A server in accordance with Aspect 5 of the present invention may be configured such that, in Aspect 3 or 4: one option is selected from the option group based on at least one of the keyword, the content of the speech, and the one or more kinds of information; and the option presenting sound, which presents the one option to the user, is generated as the response sound.

According to the above configuration, it is possible to select one option based on the flow of conversation and the one or more kinds of information, and present the selected option to the user. This makes it possible to reduce the number of conversations between the user and the electronic apparatus, and thus possible to shorten the time taken for the user to select a specific option.

A server in accordance with Aspect 6 of the present invention (management server 100, 100a, 100b, 100c) may be configured such that, in Aspects 1 to 4, if the number of options resulted from the narrowing down of the option group based on the keyword is equal to or more than a predetermined number, an option-narrowing prompting sound is generated as the response sound, the option-narrowing prompting sound prompting the user to speak another keyword that enables further narrowing down of the options.

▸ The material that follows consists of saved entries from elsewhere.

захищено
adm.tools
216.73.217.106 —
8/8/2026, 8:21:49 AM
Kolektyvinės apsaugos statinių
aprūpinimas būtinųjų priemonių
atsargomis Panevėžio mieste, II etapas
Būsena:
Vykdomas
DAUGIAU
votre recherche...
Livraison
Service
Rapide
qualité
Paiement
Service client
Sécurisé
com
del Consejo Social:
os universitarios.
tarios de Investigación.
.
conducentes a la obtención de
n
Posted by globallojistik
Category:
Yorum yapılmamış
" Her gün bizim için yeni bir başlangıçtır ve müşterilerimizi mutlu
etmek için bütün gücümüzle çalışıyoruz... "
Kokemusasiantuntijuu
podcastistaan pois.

According to the above configuration, it is possible to narrow down the option group step by step, through the repetitive conversations between the user and the electronic apparatus. This makes it possible to present a reduced number of options to the user.

A server in accordance with Aspect 7 of the present invention may be configured such that, in Aspect 6, if the number of options resulted from the narrowing down of the option group is two or more, a sound indicative of one of the options resulted from the narrowing down of the option group is added at an end of the option-narrowing prompting sound generated as the response sound.

According to the above configuration, it is possible to narrow down the option group to a few options and, at the same time, possible to present one of these few options first. This makes it possible, assuming that the user selects the presented option, to reduce the number of conversations between the user and the electronic apparatus. In addition, since the one option is audibly presented at the end of the option-narrowing prompting sound, the user does not so much feel that he/she is forced to select the one option.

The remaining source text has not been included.